Answering Agent: Helped create a call score using AI
About Answering Agent
Answering Agent is an AI-powered calling platform that automates customer outreach, follow-ups, and support conversations. As an AI-first product, the quality of each call directly impacts customer satisfaction, product trust, and conversion outcomes. But without a clear way to evaluate call performance, the team struggled to understand how well the AI was functioning — and what needed improvement.
Challenge 1: No Visibility Into AI Call Quality
The core issue Answering Agent faced was the inability to evaluate whether an AI-generated call was “good” or “bad,” and more importantly, why.
This created multiple problems:
- The team couldn’t pinpoint weaknesses in the AI’s calling logic
- Product decisions were based on assumptions rather than data
- There was no standardized framework for evaluating calls
- Improving the AI became guesswork instead of a structured process
Without call-level insights, the product's evolution was limited.
Solution
To give the team clarity and actionable insights, we built an end-to-end evaluation framework for AI call quality.

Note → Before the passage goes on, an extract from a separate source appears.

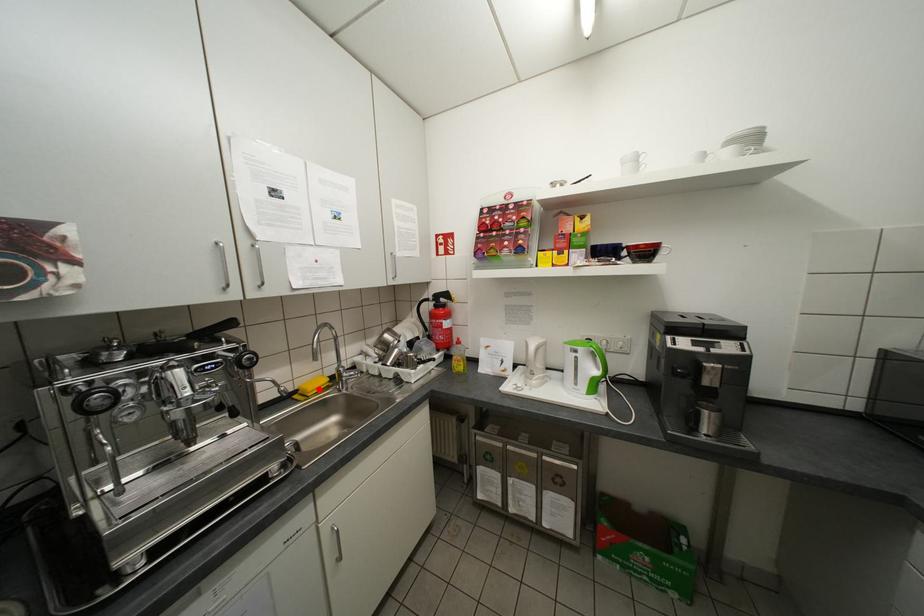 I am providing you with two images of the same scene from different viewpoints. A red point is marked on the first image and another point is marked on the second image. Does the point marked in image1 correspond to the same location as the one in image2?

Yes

1. Deep dive into the product & industry benchmarks
We studied:
- How the AI conducted calls
- Typical call flows and expected outcomes
- Industry standards for conversational AI performance
- Real-world call scenarios and edge cases
This groundwork enabled us to define what “good” looked like.
2. Defined a complete set of evaluation metrics
We created a structured metric system that captured dimensions such as:
- Call clarity and coherence
- Response relevance
- Latency and hesitation patterns
- Completion of the intended task
- User sentiment cues
- Compliance with call scripts or guidelines
These metrics formed the foundation of a consistent scoring framework.
3. Built an AI call scoring model
On top of the defined metrics, we developed a model that:
- Analyzed each AI call
- Scored it across the defined dimensions
- Highlighted specific issues when a call underperformed
- Provided an overall call quality score
This transformed raw call data into actionable insights.
Result
The scoring system is now actively used across the team:
- They can instantly see which calls performed poorly and why
- Product and engineering teams can prioritize improvements based on real data
- The model enables continuous optimization of the AI calling logic
- Over time, call quality has become significantly more predictable and measurable
The team now operates with full visibility into AI performance, making improvements faster, more targeted, and far more effective.